Ses expositions personnelles ont eu lieu, parmi d'autres, à la Galerie Suzy Langlois, Paris (1970), au Musée des Arts Décoratifs, Nantes (1979), au Wallington Center, Seattle (1986), au Centre culturel Notre-Dame de Grâce, Montréal (1986), au Théâtre-Opéra, Vichy (1990), à La plus petite galerie du monde, Roubaix (1997) (…).

L'oeuvre de Claire Rado est considérée comme étant l'une des plus personnelles de toute une génération qui, à partir de la fin des années 1960, a utilisé en France la tapisserie comme un art et a su donner à la création en basse lisse une dimension artistique contemporaine.

Claire Rado met en valeur ses créations en laissant la chaîne apparente autour de ses tapisseries qu’elle tisse à partir de ses propres cartons.

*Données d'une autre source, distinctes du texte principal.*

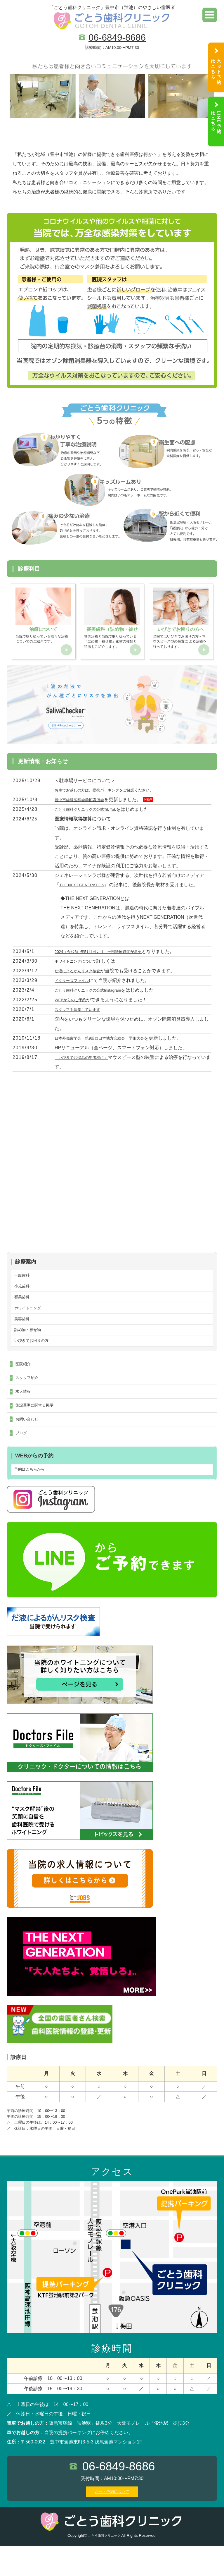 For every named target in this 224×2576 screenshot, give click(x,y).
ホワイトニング (30, 1320)
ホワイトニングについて (80, 967)
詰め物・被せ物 (30, 1345)
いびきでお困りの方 (35, 1358)
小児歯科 (23, 1295)
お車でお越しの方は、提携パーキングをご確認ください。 (115, 796)
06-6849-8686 (117, 37)
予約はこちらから (33, 1498)
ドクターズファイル (76, 986)
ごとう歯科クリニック (104, 2565)
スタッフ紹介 (29, 1398)
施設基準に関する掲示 (38, 1429)
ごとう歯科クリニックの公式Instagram (95, 996)
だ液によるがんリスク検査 (83, 977)
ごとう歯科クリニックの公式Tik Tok (92, 815)
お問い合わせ (29, 1444)
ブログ (22, 1460)
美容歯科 (23, 1332)
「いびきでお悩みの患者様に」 (87, 1063)
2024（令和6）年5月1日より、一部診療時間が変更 (108, 957)
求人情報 (24, 1413)
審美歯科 (23, 1307)
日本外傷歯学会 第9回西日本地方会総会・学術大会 (110, 1044)
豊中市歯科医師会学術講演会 (85, 805)
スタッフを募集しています (83, 1015)
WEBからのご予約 (74, 1006)
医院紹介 (24, 1382)
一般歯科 (23, 1282)
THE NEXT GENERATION (86, 891)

On trouve ses œuvres dans la collection de la Caisse des Dépôts et des Consignations, au Musée d’Angers ainsi que dans des collections de particuliers en France comme à l’étranger.

La tapisserie sélectionnée pour le carton d’invitation de l'Institut Hongrois avait illustré la couverture de Indirect, le premier roman traduit en français de l’écrivain hongrois Péter Esterhazy (1988).